Zexiu s'approcha involontairement, la regarda de haut et ne dit rien.
Elle releva lentement la tête, le visage sale, mais ses yeux n'étaient pas décoiffés. Au contraire, ils brillaient d'une façon étrange, et elle le dévisagea sans la moindre politesse.
« Qu'est-ce qui ne va pas ? » demanda-t-elle, d'une voix bien plus mature que celle d'une fillette de six ou sept ans.
Zexiu dit calmement : « Pourquoi ne rentres-tu pas ? Tu n'as pas froid ? »
La petite fille le regarda comme s'il était idiot : « Si j'avais pu entrer, je serais déjà entrée. Tu n'as pas vu que ma porte était verrouillée ? »
Zexiu jeta un coup d'œil par la fenêtre
; la porte était verrouillée de l'intérieur, il était clair que quelqu'un était à l'intérieur, mais on ne la laissait pas entrer. Il leva la main pour pousser la porte, mais la jeune fille le foudroya du regard
: «
Que fais-tu
?
»
"Ouvrez la porte et laissez-moi entrer."
Elle afficha un sourire dédaigneux : « Merci, mais si vous voulez vraiment m'aider, autant me donner de l'argent pour que je puisse acheter à manger. »
Zexiu réfléchit un instant, puis sortit une bourse de sa manche, en extirpa quelques pièces d'argent et les lui tendit. Elle sourit, haussant un sourcil, dévoilant un profil gracieux et charmant.
« Merci beaucoup, cher frère. » Elle prit l'argenterie, se frotta les mains tremblantes, se leva et alla de l'autre côté de la rue acheter quelques gâteaux au sésame, les enveloppa dans du papier et les glissa par la fenêtre.
Ze Xiu demanda avec curiosité : « Pourquoi achetez-vous des choses pour les gens à l'intérieur ? Ne vous a-t-elle pas dit de ne pas entrer ? »
Elle ricana : « Absurde ! À quoi bon la laisser mourir de faim ? » Elle mordit dans le gâteau aux graines de sésame, s'étouffa et avala difficilement, parvenant finalement à en avaler la plus grande partie avant de pousser un long soupir de soulagement.
Zexiu la trouvait très intéressante. Bien qu'elle ne fût qu'une enfant, elle parlait avec beaucoup de bon sens.
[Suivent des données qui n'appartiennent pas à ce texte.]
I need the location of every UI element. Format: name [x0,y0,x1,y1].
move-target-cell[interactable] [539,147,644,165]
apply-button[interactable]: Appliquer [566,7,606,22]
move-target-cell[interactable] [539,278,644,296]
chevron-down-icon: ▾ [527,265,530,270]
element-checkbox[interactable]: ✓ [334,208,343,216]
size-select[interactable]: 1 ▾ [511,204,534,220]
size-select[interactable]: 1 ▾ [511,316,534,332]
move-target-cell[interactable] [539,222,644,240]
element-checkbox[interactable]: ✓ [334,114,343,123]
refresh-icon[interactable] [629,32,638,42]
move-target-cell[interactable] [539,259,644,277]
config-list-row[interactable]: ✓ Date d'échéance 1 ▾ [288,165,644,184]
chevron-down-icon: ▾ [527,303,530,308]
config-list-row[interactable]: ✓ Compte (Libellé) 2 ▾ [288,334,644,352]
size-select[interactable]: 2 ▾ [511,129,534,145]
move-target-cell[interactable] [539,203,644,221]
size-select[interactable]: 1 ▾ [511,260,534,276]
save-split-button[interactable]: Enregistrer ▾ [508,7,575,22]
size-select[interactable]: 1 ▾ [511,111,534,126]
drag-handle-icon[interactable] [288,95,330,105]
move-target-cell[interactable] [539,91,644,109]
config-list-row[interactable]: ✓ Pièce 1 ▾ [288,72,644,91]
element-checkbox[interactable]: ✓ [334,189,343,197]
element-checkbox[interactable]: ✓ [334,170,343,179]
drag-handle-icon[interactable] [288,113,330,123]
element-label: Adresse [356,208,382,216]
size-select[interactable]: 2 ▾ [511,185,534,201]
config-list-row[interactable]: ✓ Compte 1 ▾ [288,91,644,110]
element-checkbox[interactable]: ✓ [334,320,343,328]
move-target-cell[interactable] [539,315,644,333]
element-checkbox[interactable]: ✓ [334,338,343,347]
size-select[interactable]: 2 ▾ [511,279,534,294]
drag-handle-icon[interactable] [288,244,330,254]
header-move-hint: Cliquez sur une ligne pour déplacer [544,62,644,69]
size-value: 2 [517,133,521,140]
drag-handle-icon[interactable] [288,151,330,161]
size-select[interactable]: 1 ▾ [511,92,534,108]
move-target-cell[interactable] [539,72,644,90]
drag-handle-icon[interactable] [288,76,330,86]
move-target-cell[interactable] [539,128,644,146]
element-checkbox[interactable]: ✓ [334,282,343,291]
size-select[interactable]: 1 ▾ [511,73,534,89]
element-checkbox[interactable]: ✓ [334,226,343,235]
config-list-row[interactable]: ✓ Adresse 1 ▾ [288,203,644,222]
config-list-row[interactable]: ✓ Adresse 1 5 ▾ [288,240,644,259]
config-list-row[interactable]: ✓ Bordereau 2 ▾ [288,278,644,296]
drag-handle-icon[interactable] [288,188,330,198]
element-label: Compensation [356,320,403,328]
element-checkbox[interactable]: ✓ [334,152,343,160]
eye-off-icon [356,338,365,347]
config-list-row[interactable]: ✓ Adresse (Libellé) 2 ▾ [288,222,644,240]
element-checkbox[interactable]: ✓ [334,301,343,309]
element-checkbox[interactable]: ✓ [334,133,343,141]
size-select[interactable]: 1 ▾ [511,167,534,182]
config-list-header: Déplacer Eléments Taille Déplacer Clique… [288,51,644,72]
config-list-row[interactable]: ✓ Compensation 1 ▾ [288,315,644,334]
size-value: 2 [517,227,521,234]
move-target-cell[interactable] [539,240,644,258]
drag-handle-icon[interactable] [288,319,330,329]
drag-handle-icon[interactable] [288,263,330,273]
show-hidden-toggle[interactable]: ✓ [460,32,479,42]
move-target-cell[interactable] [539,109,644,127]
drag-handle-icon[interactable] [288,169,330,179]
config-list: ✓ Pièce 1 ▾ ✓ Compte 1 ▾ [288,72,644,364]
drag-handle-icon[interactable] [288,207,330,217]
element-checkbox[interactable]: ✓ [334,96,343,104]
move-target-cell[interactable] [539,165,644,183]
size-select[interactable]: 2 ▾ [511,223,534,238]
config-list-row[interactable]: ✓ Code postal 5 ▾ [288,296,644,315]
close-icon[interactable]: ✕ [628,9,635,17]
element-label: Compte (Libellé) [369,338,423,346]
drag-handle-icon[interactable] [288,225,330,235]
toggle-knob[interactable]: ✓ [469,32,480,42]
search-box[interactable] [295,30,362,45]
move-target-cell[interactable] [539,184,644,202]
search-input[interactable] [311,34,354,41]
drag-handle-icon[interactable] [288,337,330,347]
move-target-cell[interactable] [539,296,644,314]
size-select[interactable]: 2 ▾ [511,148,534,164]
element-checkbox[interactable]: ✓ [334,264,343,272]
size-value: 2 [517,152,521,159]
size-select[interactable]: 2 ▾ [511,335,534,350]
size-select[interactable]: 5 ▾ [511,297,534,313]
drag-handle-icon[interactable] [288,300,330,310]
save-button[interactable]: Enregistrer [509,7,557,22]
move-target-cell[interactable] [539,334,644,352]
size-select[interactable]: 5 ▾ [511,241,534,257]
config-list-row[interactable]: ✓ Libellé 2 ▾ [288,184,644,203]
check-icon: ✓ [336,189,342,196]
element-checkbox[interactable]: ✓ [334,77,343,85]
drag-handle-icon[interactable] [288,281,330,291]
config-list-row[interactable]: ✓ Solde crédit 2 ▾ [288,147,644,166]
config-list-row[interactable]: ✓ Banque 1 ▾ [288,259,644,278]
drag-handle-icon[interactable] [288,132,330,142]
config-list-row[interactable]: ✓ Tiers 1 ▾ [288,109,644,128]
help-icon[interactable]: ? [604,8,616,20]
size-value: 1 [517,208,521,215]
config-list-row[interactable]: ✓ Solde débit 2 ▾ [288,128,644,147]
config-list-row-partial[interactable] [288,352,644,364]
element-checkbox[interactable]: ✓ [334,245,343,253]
Il se pencha pour enlever la neige de son corps, retira l'écharpe en fourrure de renard qu'il portait autour du cou et l'enroula autour d'elle, puis murmura : « Quel est ton nom ? »
La petite fille sourit d'un air malicieux : « L'argent est à moi maintenant que tu me l'as donné. Tu connais mon nom, alors tu comptes me le réclamer ? »
Il secoua la tête : « L'argent n'est qu'une chose extérieure, je ne lui ai jamais accordé de valeur. »
Son expression était étrange. Elle dit doucement
: «
Vous êtes si arrogant. L’argent n’est qu’une chose extérieure… Vous n’avez jamais connu la pauvreté, n’est-ce pas
?
» Après avoir dit cela, elle le dévisagea de haut en bas et secoua la tête, ajoutant
: «
À en juger par votre apparence, vous n’êtes qu’un jeune maître riche, le genre qui n’a rien de mieux à faire que de se mettre dans le pétrin.
»
Zexiu était à la fois amusé et exaspéré. Il lui tapota la tête et murmura : « Tu es encore jeune, il y a des choses que tu ne comprends pas. »
Elle ne disait rien, mais son expression trahissait clairement son dédain.
« Votre nom », répéta-t-il.
Elle sourit et dit : « Puisque vous êtes riche, autant vous dire mon nom. Je m'appelle Xiaoman. »
Hmm, Xiaoman, Xiaoman, avec ses lèvres couleur cerise et sa taille fine comme un saule, c'est un joli nom.
Zexiu se retourna pour partir lorsqu'elle entendit soudain Xiaoman l'appeler derrière elle : « Hé, comment tu t'appelles ? »
Il réfléchit un instant, secoua la tête et partit sans dire un mot.
Certaines personnes souffrent de la faim et du froid, luttant chaque jour pour survivre. À leurs yeux, tous les maux autres que la survie sont de leur propre fait.
Mais la souffrance se limite-t-elle au déracinement et à l'errance ?
Zexiu quitta la petite ville. Il réfléchissait beaucoup, et parfois, penser à cette fillette le réconfortait un peu. À ses yeux, ses soucis étaient insignifiants, et les siens étaient des épreuves qu'il n'avait jamais connues.
Cependant, il n'y a pas de différence ; ce sont tous des problèmes.
Il a commencé à arrêter les criminels recherchés et à gagner son propre argent, n'ayant plus besoin d'un seul sou de sa famille.
Six mois plus tard, lorsqu'il retourna au manoir, sa mère était déjà décédée.